Introducing the Little-Endian OpenPOWER Software Development Environment and its application programming interfaces
Published on Friday 16 January 2015
Presented by: Michael Gschwind
Over the past three decades, the Power Architecture has been an important asset in IBM’s systems strategy. During the time, Power-based systems powered desktops, technical workstations, embedded devices, game consoles, supercomputers and commercial UNIX servers.
The ability to adapt the architecture to new requirements has been key to its longevity and success. Over te past several years, a new class of computing solutions has emerged in the form of dedicated data center scale computing platforms to power services such as search and social computing. Data center-level applications most often involve data discovery and/or serving from large repositories. Applications may either be written in traditional object-oriented languages such as C++, or in new dynamic scriptiong languages such as JavaScript, PHP, Python, Ruby, etc.

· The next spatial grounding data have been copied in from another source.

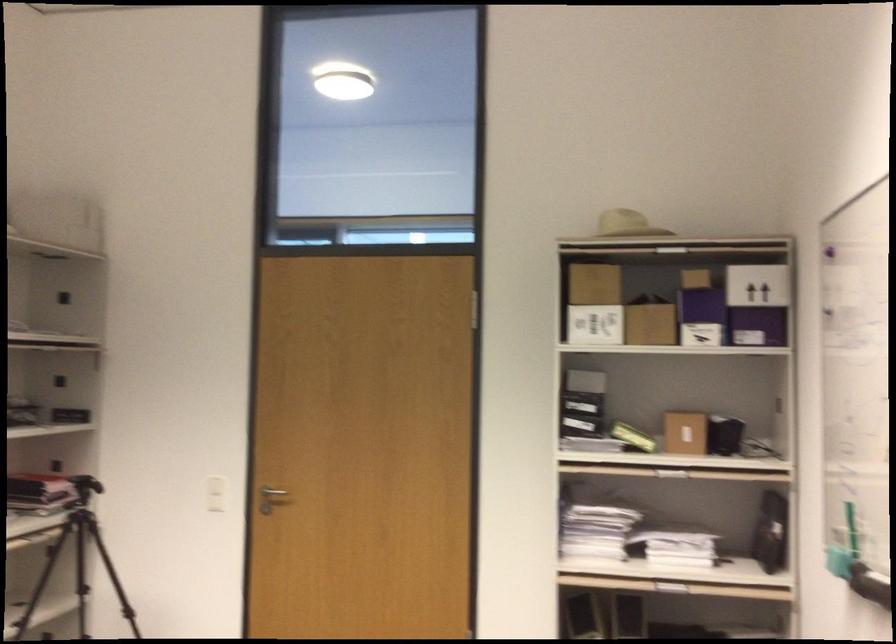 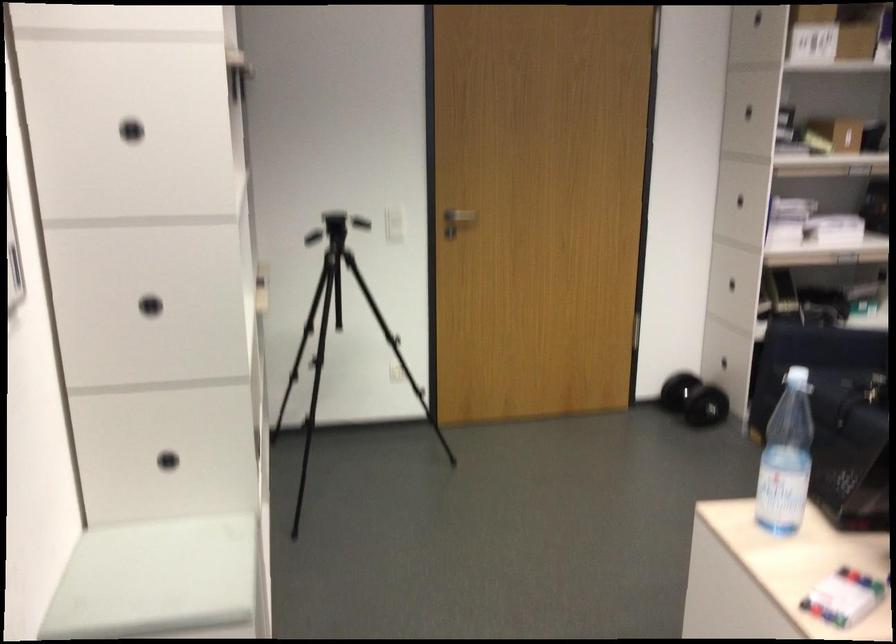 Where in the second image is the point corresponding to (244,485) from the first image?

(393, 214) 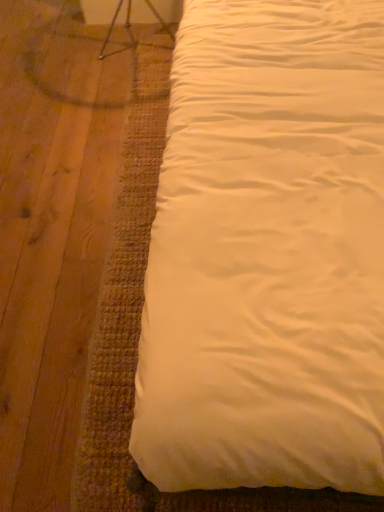 Question: From the image's perspective, is white satin bed at upper right above or below metallic silver swivel chair at upper left?

Choices:
 (A) above
 (B) below

Answer: (B)

Question: Is white satin bed at upper right wider or thinner than metallic silver swivel chair at upper left?

Choices:
 (A) wide
 (B) thin

Answer: (A)

Question: From a real-world perspective, is white satin bed at upper right physically located above or below metallic silver swivel chair at upper left?

Choices:
 (A) below
 (B) above

Answer: (B)

Question: Is metallic silver swivel chair at upper left to the left or to the right of white satin bed at upper right in the image?

Choices:
 (A) right
 (B) left

Answer: (B)

Question: Is point [132, 38] closer or farther from the camera than point [203, 266]?

Choices:
 (A) closer
 (B) farther

Answer: (B)

Question: From a real-world perspective, is metallic silver swivel chair at upper left physically located above or below white satin bed at upper right?

Choices:
 (A) above
 (B) below

Answer: (B)

Question: Is metallic silver swivel chair at upper left inside the boundaries of white satin bed at upper right, or outside?

Choices:
 (A) outside
 (B) inside

Answer: (A) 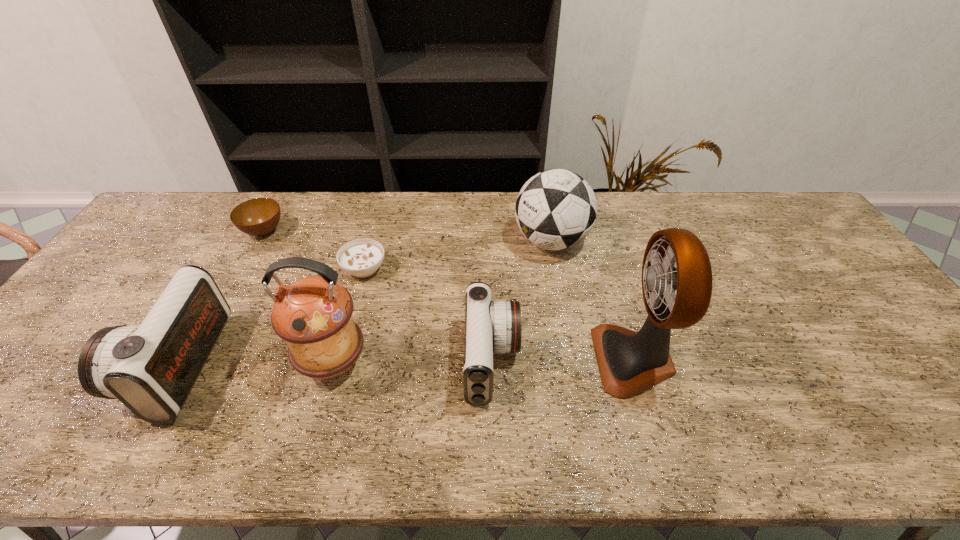 Where is `blank area located on the surface of the left camcorder`? This screenshot has width=960, height=540. blank area located on the surface of the left camcorder is located at coordinates (112, 364).

Identify the location of blank space located on the surface of the left camcorder. The width and height of the screenshot is (960, 540). (121, 364).

At what (x,y) coordinates should I click in order to perform the action: click on vacant area situated 0.120m on the surface of the fifth tallest object. Please return your answer as a coordinate pair (x, y). Looking at the image, I should click on (567, 361).

Locate an element on the screen. The image size is (960, 540). vacant area situated on the surface of the soccer ball where the brand logo is visible is located at coordinates (424, 241).

At what (x,y) coordinates should I click in order to perform the action: click on free space located 0.120m on the surface of the soccer ball where the brand logo is visible. Please return your answer as a coordinate pair (x, y). The width and height of the screenshot is (960, 540). Looking at the image, I should click on (475, 241).

The width and height of the screenshot is (960, 540). I want to click on vacant point located on the surface of the soccer ball where the brand logo is visible, so click(450, 241).

Locate an element on the screen. This screenshot has width=960, height=540. free space located on the front of the bowl is located at coordinates (218, 315).

Locate an element on the screen. vacant point located 0.380m on the front-facing side of the fan is located at coordinates (442, 360).

Identify the location of vacant region located on the front-facing side of the fan. This screenshot has width=960, height=540. (474, 360).

Locate an element on the screen. The width and height of the screenshot is (960, 540). vacant area situated 0.340m on the front-facing side of the fan is located at coordinates (458, 360). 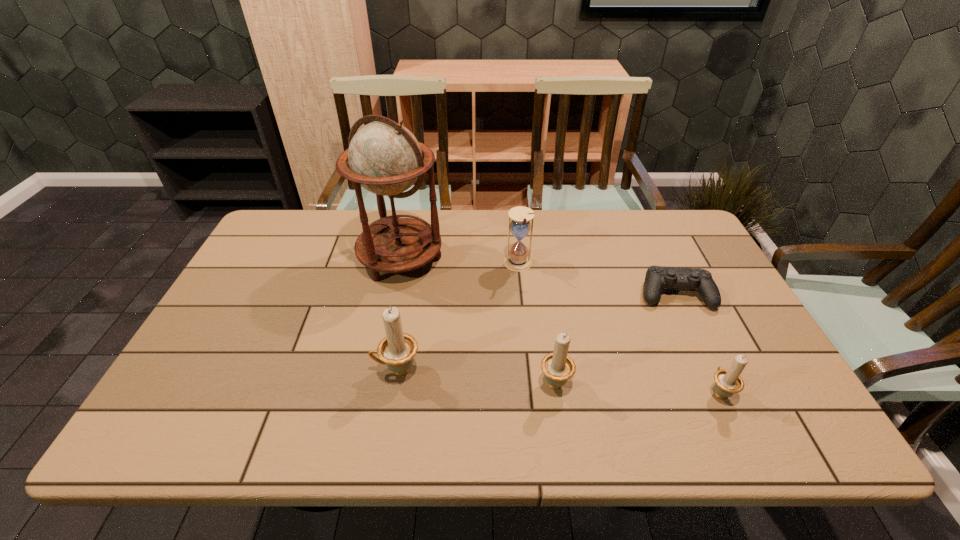 The image size is (960, 540). Find the location of `object that is at the far edge`. object that is at the far edge is located at coordinates (384, 157).

The width and height of the screenshot is (960, 540). I want to click on candle_holder that is at the right edge, so click(728, 382).

Locate an element on the screen. control situated at the right edge is located at coordinates (657, 277).

You are a GUI agent. You are given a task and a screenshot of the screen. Output one action in this format:
    pyautogui.click(x=<x>, y=<y>)
    Task: Click on the object present at the near right corner
    Image resolution: width=960 pixels, height=540 pixels.
    Given the screenshot: What is the action you would take?
    pyautogui.click(x=728, y=382)

In the image, there is a desktop. Where is `vacant space at the far edge`? Image resolution: width=960 pixels, height=540 pixels. vacant space at the far edge is located at coordinates (463, 224).

The width and height of the screenshot is (960, 540). What are the coordinates of `blank space at the near edge of the desktop` in the screenshot? It's located at (561, 396).

In the image, there is a desktop. What are the coordinates of `vacant space at the left edge` in the screenshot? It's located at (250, 297).

Identify the location of vacant space at the right edge of the desktop. (735, 302).

At what (x,y) coordinates should I click in order to perform the action: click on vacant region between the hourglass and the second shortest object. Please return your answer as a coordinate pair (x, y). The height and width of the screenshot is (540, 960). Looking at the image, I should click on (618, 328).

In order to click on free space between the second shortest object and the control in this screenshot , I will do `click(697, 343)`. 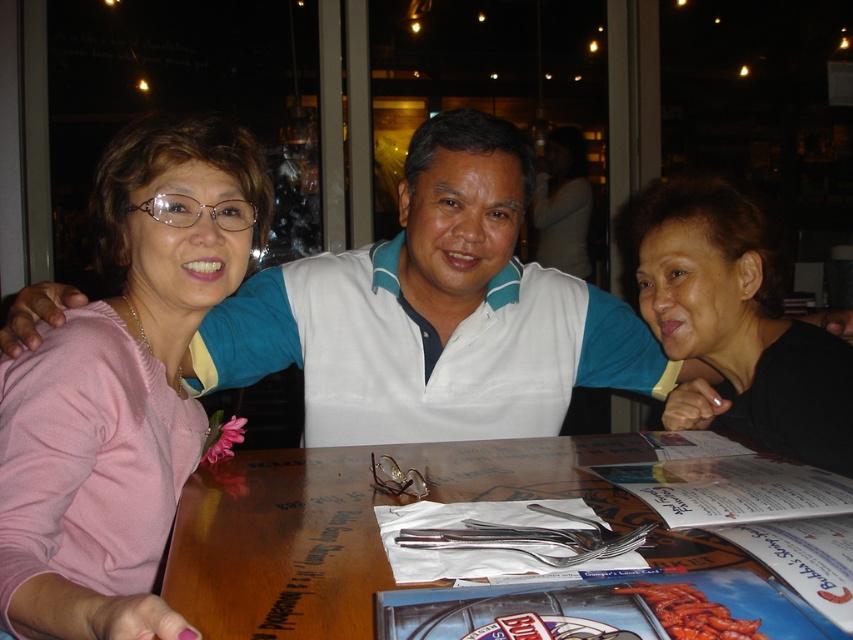 Question: Which point is closer to the camera taking this photo?

Choices:
 (A) (96, 452)
 (B) (730, 625)
 (C) (729, 243)
 (D) (532, 464)

Answer: (B)

Question: Is pink sweater at left positioned behind grilled red lobster at table center?

Choices:
 (A) no
 (B) yes

Answer: (B)

Question: Does wooden table at center appear under grilled red lobster at table center?

Choices:
 (A) yes
 (B) no

Answer: (B)

Question: Can you confirm if white smooth shirt at center is positioned above grilled red lobster at table center?

Choices:
 (A) yes
 (B) no

Answer: (A)

Question: Which object is farther from the camera taking this photo?

Choices:
 (A) pink sweater at left
 (B) black matte hair at upper right
 (C) white smooth shirt at center
 (D) wooden table at center

Answer: (C)

Question: Among these points, which one is nearest to the camera?

Choices:
 (A) (251, 205)
 (B) (746, 627)

Answer: (B) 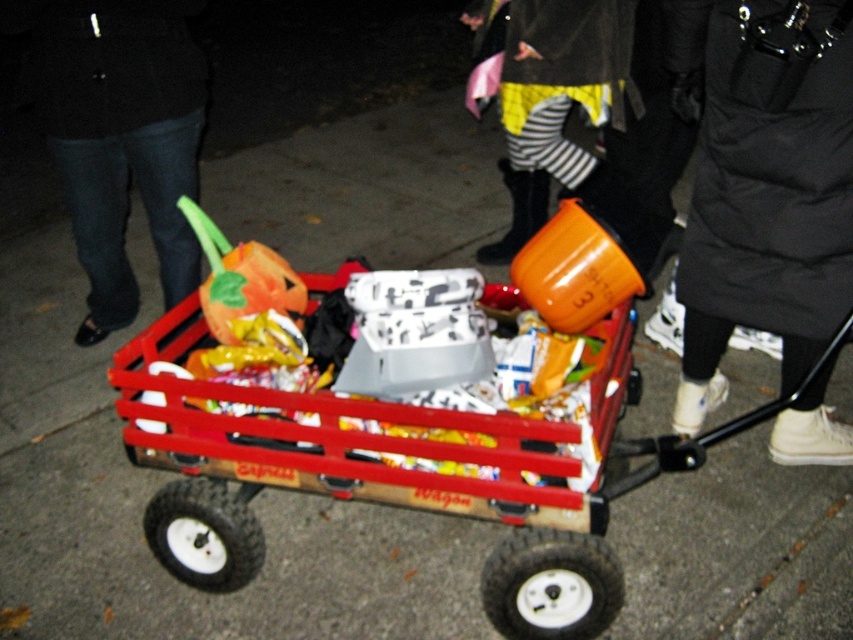 Question: Is the position of black puffy coat at upper right less distant than that of brushed metal pants at lower left?

Choices:
 (A) yes
 (B) no

Answer: (A)

Question: Which is farther from the black puffy coat at upper right?

Choices:
 (A) brushed metal pants at lower left
 (B) striped fabric pants at center

Answer: (A)

Question: Which of the following is the closest to the observer?

Choices:
 (A) black puffy coat at upper right
 (B) striped fabric pants at center
 (C) brushed metal pants at lower left

Answer: (A)

Question: Which point is farther from the camera taking this photo?

Choices:
 (A) (570, 51)
 (B) (752, 131)
 (C) (178, 108)

Answer: (A)

Question: Can you confirm if brushed metal pants at lower left is positioned to the right of striped fabric pants at center?

Choices:
 (A) no
 (B) yes

Answer: (A)

Question: In this image, where is black puffy coat at upper right located relative to brushed metal pants at lower left?

Choices:
 (A) above
 (B) below

Answer: (B) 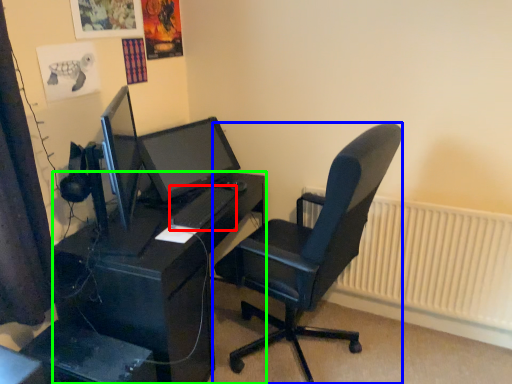 Question: Which is farther away from keyboard (highlighted by a red box)? chair (highlighted by a blue box) or desk (highlighted by a green box)?

Choices:
 (A) chair
 (B) desk

Answer: (A) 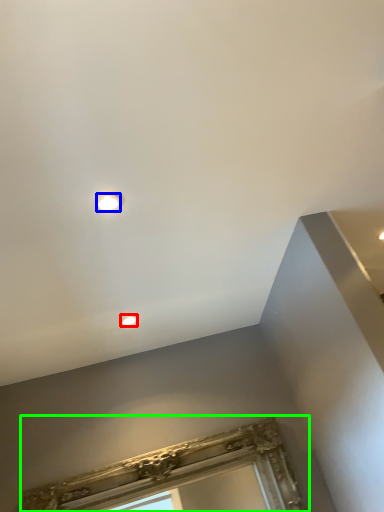 Question: Considering the real-world distances, which object is farthest from droplight (highlighted by a red box)? droplight (highlighted by a blue box) or window frame (highlighted by a green box)?

Choices:
 (A) droplight
 (B) window frame

Answer: (A) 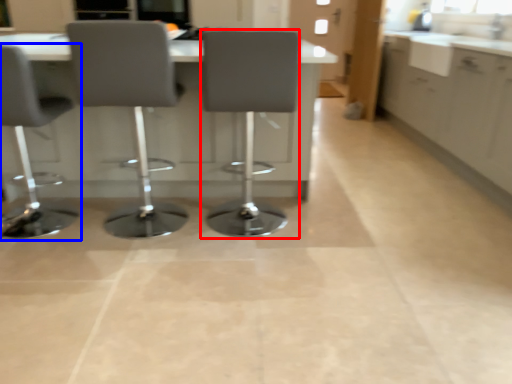 Question: Which of the following is the farthest to the observer, chair (highlighted by a red box) or chair (highlighted by a blue box)?

Choices:
 (A) chair
 (B) chair

Answer: (A)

Because many datacenters use custom-designed servers, these applications have suffered from lock-in into merchant-silicon processors optimized for desktop environments. The new Open Power consortium creates an alternative to the x86 lock in, by creating an open source ecosystem that offers ease of porting from processors currently used in datacenters.
Unix and Linux applications have offered great portability in the past, but required some investment to avoid processor-specific code patterns. To simplify porting of applications to the new Open Power environment, we reengineered the Open Power environment to simplify porting of software stacks and entire systems.
One particularly pervasive dependence is byte ordering of data. Byte ordering affects both the layout of data in memory, and of disk-based data repositories. While Power had supported both big-endian (most significant byte first) and little-endian (least significant byte first) data orderings, common Power environments have always used big-endian ordering. To address endian-ness, Power8 was defined to offer the same high performance for big- and little-endian applications. Building on that hardware capability, Open Power defines a new little-endian execution environment. The new little-endian environment exploits little-endian execution. In addition compiler built-ins functions handle transformation of data orderings that cannot be readily changed with a endian configuration switch, such as the ordering of vector elements in the SIMD execution units.
Introducing a new data layout necessarily breaks binary compatibility which created an opening to create a new Application Binary Interface governing the interoperation of program modules, such as data layout and function calling conventions.
To respond to changes in workload behavior and programming patterns, we co-optimized hardware and software to account for evolution of workloads since the original introduction of Power: 1. Growth in memory and data sizes: In modern applications, external variables are accessed via data dictionaries (GOT or TOC) holding the address of all variables. The original IBM GOT to access global variables was restricted to 64KB, or 8000 variables, per module reflecting the ability to use 16bit offsets in Power load and store instructions, which was becoming a limitation for enterprise applications and complicated the application build process and/or degraded performance.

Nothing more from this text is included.